Tolkien referred to the idea as a pot of soup filled with the collective ideas and stories constantly on simmer. When a particular archetype captures the imagination enough it is added to the stew, absorbed and blended, adding to the collective, stirred up, and served is any conceivable combination. A key theory at the center of the new documentary Memory – The Origins of Alien is that the forces behind the sci-fi classic, Alien, tapped into something far more elemental. For all of the potential of focusing on the storied development of the film, we instead look to its classical influences and get something that feels more like a thesis.

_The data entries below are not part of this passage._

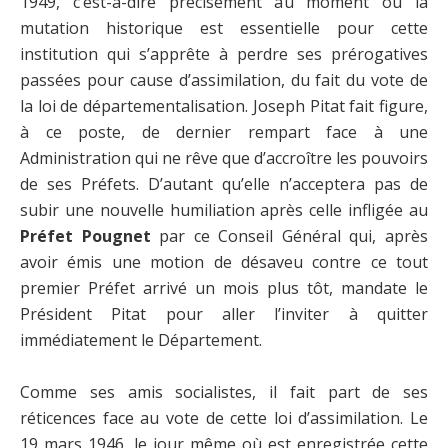
1949, c’est-à-dire précisément au moment où la
mutation historique est essentielle pour cette
institution qui s’apprête à perdre ses prérogatives
passées pour cause d’assimilation, du fait du vote de
la loi de départementalisation. Joseph Pitat fait figure,
à ce poste, de dernier rempart face à une
Administration qui ne rêve que d’accroître les pouvoirs
de ses Préfets. D’autant qu’elle n’acceptera pas de
subir une nouvelle humiliation après celle infligée au
Préfet Pougnet
par ce Conseil Général qui, après
avoir émis une motion de désaveu contre ce tout
premier Préfet arrivé un mois plus tôt, mandate le
Président Pitat pour aller l’inviter à quitter
immédiatement le Département.
Comme ses amis socialistes, il fait part de ses
réticences face au vote de cette loi d’assimilation. Le
19 mars 1946, le jour même où est enregistrée cette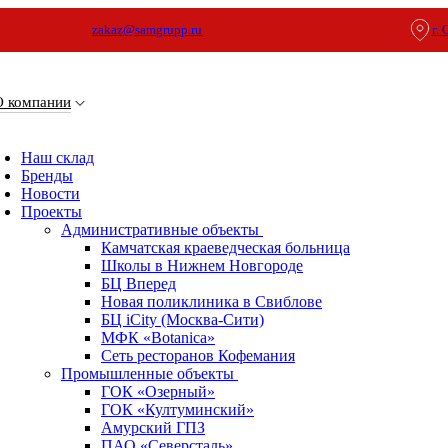
zakaz@samgrupp.ru
г.
О компании
Наш склад
Бренды
Новости
Проекты
Административные объекты
Камчатская краеведческая больница
Школы в Нижнем Новгороде
БЦ Вперед
Новая поликлиника в Свиблове
БЦ iCity (Москва-Сити)
МФК «Botanica»
Сеть ресторанов Кофемания
Промышленные объекты
ГОК «Озерный»
ГОК «Култуминский»
Амурский ГПЗ
ПАО «Северсталь»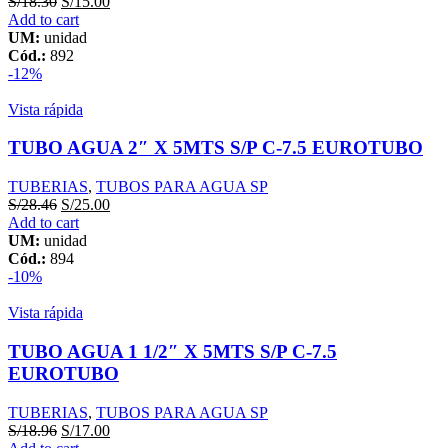
S/
18.30
S/
15.00
Add to cart
UM:
unidad
Cód.:
892
-12%
Vista rápida
TUBO AGUA 2″ X 5MTS S/P C-7.5 EUROTUBO
TUBERIAS
,
TUBOS PARA AGUA SP
S/
28.46
S/
25.00
Add to cart
UM:
unidad
Cód.:
894
-10%
Vista rápida
TUBO AGUA 1 1/2″ X 5MTS S/P C-7.5
EUROTUBO
TUBERIAS
,
TUBOS PARA AGUA SP
S/
18.96
S/
17.00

Starting with the focus on screenwriter Dan O’Bannon, We learn of his humble, technologically disconnected upbringing in the midwest and his love of sci-fi and H.P. Lovecraft. Then we are presented with the fascinating story of how O’Bannon came to a screeching halt after writing 29 pages of the screenplay he was calling Memory. This of course, later came to be the first draft of what would become Alien.

“…we are asked to view them as storytellers that tapped into a level of storytelling that was primal, influenced by Greek mythology and the classics.”

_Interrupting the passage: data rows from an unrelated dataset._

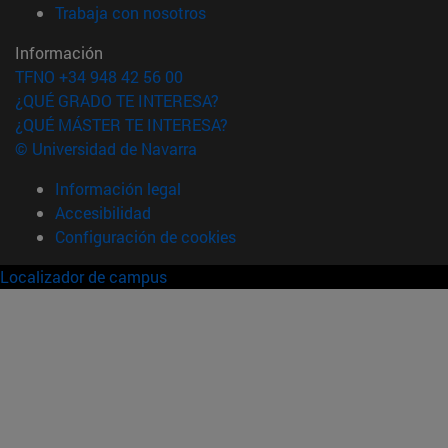
(abre en nueva ventana)
Trabaja con nosotros
Información
TFNO +34 948 42 56 00
¿QUÉ GRADO TE INTERESA?
¿QUÉ MÁSTER TE INTERESA?
© Universidad de Navarra
Información legal
Accesibilidad
Configuración de cookies
Localizador de campus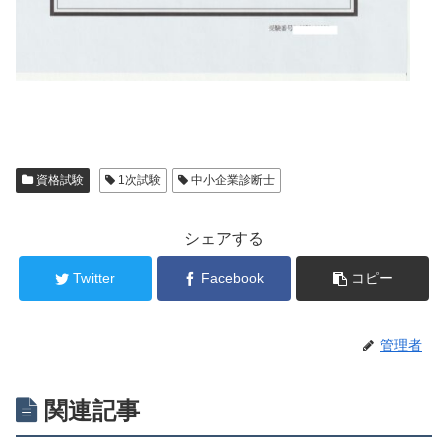
資格試験
1次試験
中小企業診断士
シェアする
Twitter
Facebook
コピー
管理者
関連記事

During this time O’Bannon reached out to Swiss painter HR Giger to develop concepts for the look and feel of the creature in his new movie. Rejected as grotesque and sexual by studio heads, Giger was initially removed from the project as yet another misunderstood artist.

Along comes Ridley Scott who was eager to move forward on the film. He was a new name in 1979, yet he understood the Lovecraftian take that O’Bannon and Giger were envisioning. The advantage was that Scott had the ability to ask for more money, taking what was a 2 million dollar project and getting it 10 million.

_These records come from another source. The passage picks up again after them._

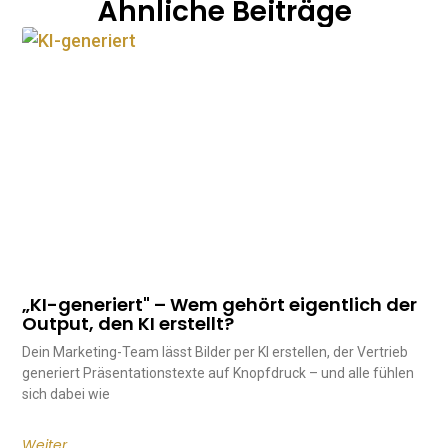
Ähnliche Beiträge
„KI-generiert" – Wem gehört eigentlich der
Output, den KI erstellt?
Dein Mar­ke­­ting-Team lässt Bilder per KI er­stellen, der Ver­trieb
ge­ne­riert Prä­sen­ta­ti­ons­texte auf Knopf­druck – und alle fühlen
sich dabei wie
Weiter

As the documentary develops the parallel narratives of these three artists, we are asked to view them as storytellers that tapped into a level of storytelling that was primal, influenced by Greek mythology and the classics. By taking the world they had absorbed, they created something that reached deeper than most. I will even go with that notion, to be honest.

There is a delightfully gruesome focus on the chest burster scene…”

Where the documentary falters is that after setting up the mystery of sudden writer’s block, we see it quickly scuttled and solved and left only with a thesis on why O’Bannon, Giger, and Scott are tremendously talented, deeply connected individuals. We know this. We want to see the plans come to fruition. We want to know how this film influenced so many subsequent horror films after it. We don’t get that. We are never reminded of the true power behind the classical tropes that O’Bannon so wonderfully repurposed as a sci-fi horror movie.

There is a delightfully gruesome focus on the chest burster scene. Here we see some amazing behind the scenes footage and first-hand recollections of that most influential moment and how very carefully it was staged, planned, and executed. Again, we know, but it is still a feast for any Alien fan to spend time in that scene, savoring each carefully paced shock.

Alexandre O. Philippe is a fine filmmaker and documentarian. Memory – The Origins of Alien, however, is a bit of a class on story structure and theory. We explore what made Alien resonate and without being given perspective on just how like a pot of soup, O’Bannon, Giger, and Scott were creating something new from all of the elements they had absorbed and much less how right they really were.

Memory – The Origins of Alien (2019) Written and directed by Alexandre O. Philippe. Memory – The Origins of Alien screened at the 2019 Sundance Film Festival.